SF consulate adjusts to service demands amid pandemic
SAN FRANCISCO – The Philippine consulate here is experiencing a large number of applicants for passport and dual citizenship despite the “by appointment only” protocol in effect during the pandemic. It is also unveiling changes in order to improve delivery of services.
According to staff under new Consul General Neil Ferrer, the consulate keeps adjusting to follow state and city health orders in delivering services such as dual citizenship, passport application, extension and renewal, travel documents, among others.
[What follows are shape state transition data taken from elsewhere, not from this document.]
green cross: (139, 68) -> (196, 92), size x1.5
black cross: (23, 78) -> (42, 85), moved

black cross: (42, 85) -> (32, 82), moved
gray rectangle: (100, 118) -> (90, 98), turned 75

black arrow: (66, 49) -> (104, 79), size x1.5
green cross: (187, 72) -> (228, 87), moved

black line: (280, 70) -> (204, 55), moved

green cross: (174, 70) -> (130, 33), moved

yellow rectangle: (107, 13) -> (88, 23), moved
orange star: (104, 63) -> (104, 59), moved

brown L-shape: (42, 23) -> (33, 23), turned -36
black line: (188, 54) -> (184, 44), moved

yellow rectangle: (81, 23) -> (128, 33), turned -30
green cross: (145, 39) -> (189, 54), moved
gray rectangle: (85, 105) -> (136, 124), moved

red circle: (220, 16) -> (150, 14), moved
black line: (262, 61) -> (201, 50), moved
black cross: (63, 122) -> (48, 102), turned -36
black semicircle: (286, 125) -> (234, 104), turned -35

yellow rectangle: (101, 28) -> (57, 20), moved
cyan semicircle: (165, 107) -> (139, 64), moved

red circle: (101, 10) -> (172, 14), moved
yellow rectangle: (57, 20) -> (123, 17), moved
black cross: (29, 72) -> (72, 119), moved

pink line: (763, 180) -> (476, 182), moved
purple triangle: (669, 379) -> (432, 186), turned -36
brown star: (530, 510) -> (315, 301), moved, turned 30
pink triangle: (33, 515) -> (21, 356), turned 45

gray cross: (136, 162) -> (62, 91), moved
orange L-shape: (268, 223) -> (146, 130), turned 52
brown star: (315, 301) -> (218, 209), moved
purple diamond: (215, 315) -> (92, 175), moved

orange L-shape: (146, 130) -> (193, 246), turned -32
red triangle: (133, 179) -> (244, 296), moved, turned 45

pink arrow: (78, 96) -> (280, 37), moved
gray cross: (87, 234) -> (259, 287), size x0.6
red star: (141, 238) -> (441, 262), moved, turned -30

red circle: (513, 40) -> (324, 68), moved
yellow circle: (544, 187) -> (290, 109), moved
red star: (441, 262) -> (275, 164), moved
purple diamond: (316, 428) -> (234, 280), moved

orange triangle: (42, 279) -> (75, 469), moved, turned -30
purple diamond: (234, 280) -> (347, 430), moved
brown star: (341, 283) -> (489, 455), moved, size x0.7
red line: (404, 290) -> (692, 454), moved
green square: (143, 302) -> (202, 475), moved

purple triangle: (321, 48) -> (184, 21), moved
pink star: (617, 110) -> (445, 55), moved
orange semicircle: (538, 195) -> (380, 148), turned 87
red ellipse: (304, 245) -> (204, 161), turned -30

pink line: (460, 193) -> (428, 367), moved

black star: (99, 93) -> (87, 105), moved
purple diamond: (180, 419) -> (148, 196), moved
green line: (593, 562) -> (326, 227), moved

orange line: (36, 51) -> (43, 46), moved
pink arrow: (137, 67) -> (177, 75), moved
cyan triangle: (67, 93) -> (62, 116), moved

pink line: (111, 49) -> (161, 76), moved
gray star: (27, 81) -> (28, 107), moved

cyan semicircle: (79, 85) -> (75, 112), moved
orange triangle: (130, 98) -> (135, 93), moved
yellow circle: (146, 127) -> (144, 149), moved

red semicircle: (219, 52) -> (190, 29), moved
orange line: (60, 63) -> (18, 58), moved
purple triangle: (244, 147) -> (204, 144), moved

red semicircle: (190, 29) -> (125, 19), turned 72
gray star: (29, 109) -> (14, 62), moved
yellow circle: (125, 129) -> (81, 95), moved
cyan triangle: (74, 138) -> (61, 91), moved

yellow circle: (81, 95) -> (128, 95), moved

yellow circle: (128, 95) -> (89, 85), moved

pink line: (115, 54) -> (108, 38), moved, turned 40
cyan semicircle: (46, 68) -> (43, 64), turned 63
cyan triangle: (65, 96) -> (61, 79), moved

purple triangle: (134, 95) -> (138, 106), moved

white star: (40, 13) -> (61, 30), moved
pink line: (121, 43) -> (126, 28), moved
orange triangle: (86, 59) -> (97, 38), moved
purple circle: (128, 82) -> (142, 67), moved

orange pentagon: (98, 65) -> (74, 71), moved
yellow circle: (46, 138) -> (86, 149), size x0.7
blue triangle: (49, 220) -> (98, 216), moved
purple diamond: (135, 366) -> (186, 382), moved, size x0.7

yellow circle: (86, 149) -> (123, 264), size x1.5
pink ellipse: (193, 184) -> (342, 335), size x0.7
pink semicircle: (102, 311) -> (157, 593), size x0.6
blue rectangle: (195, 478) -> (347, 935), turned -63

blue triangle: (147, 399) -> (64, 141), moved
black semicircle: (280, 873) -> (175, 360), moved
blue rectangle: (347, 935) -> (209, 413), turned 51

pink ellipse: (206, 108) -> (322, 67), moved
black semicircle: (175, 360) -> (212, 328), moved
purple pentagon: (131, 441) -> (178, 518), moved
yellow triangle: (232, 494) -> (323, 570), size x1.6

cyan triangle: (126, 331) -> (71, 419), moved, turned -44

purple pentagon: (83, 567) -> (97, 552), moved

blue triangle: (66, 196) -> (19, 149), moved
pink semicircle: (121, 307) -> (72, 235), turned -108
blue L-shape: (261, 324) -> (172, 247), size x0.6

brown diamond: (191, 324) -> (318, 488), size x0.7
Yet, the number of applicants for such services is nearly back to normal.
A new user-friendly, updated and more secure website and appointment system has been installed while a new telephone system is being set up. The previous site was run by a private company, while the new one is being maintained solely by the Consulate, making it easier and faster for the Consulate to make design adjustments without incurring additional financial cost.
In the new appointment system to be launched in June, the applicants’ personal information they must provide when securing an appointment online will automatically be inputted into the passport database system to facilitating the process.
Under the new system, passport applicants must still report personally to the Consulate, but only for biometrics-taking and a review and confirmation of their entries. More applicants can be accommodated than is currently possible under the existing system.
Likewise, a new dual citizenship processing system is being rolled-out in June, in which documentary requirements can be uploaded by applicants, enabling consulate staff to pre-process applications.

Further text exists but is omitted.